== Assignment ==
From the records below, extract only the lines running from the line with "digital. Ao término do curso, todos os" to the line with "détails disp", both lines included, reproducing them exactly.

== Information given ==

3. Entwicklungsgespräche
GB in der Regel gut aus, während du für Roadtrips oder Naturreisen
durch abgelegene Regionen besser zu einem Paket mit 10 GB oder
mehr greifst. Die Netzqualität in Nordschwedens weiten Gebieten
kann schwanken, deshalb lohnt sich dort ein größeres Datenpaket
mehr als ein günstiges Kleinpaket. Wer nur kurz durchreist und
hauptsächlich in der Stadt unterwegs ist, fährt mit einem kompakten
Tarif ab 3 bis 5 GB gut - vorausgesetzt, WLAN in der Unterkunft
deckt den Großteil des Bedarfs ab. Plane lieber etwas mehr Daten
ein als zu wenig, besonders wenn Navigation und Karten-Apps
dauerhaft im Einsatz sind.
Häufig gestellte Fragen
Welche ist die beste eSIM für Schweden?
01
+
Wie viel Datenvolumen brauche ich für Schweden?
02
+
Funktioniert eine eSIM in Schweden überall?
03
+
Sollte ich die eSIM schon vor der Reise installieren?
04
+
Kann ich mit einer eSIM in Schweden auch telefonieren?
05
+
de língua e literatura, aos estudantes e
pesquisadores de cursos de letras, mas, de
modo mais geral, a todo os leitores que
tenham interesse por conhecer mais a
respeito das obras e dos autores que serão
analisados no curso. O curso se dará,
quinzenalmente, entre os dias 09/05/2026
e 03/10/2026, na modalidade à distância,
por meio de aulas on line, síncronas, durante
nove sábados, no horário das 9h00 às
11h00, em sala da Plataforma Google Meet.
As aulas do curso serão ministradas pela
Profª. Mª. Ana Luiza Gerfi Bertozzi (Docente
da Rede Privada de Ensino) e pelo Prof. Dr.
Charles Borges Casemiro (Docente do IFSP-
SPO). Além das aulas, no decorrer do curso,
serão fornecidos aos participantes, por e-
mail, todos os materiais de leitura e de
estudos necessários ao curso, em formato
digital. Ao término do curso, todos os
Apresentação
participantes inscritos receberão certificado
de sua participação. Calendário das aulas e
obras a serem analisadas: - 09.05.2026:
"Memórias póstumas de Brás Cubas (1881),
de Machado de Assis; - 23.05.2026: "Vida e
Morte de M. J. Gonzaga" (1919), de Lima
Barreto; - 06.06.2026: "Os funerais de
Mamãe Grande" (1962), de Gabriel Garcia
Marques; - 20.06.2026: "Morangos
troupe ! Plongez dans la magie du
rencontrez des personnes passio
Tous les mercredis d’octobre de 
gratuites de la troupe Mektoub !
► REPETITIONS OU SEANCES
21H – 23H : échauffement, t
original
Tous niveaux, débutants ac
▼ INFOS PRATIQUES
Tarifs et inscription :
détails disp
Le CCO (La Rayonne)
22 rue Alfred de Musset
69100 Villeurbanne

== Output ==
digital. Ao término do curso, todos os
Apresentação
participantes inscritos receberão certificado
de sua participação. Calendário das aulas e
obras a serem analisadas: - 09.05.2026:
"Memórias póstumas de Brás Cubas (1881),
de Machado de Assis; - 23.05.2026: "Vida e
Morte de M. J. Gonzaga" (1919), de Lima
Barreto; - 06.06.2026: "Os funerais de
Mamãe Grande" (1962), de Gabriel Garcia
Marques; - 20.06.2026: "Morangos
troupe ! Plongez dans la magie du
rencontrez des personnes passio
Tous les mercredis d’octobre de 
gratuites de la troupe Mektoub !
► REPETITIONS OU SEANCES
21H – 23H : échauffement, t
original
Tous niveaux, débutants ac
▼ INFOS PRATIQUES
Tarifs et inscription :
détails disp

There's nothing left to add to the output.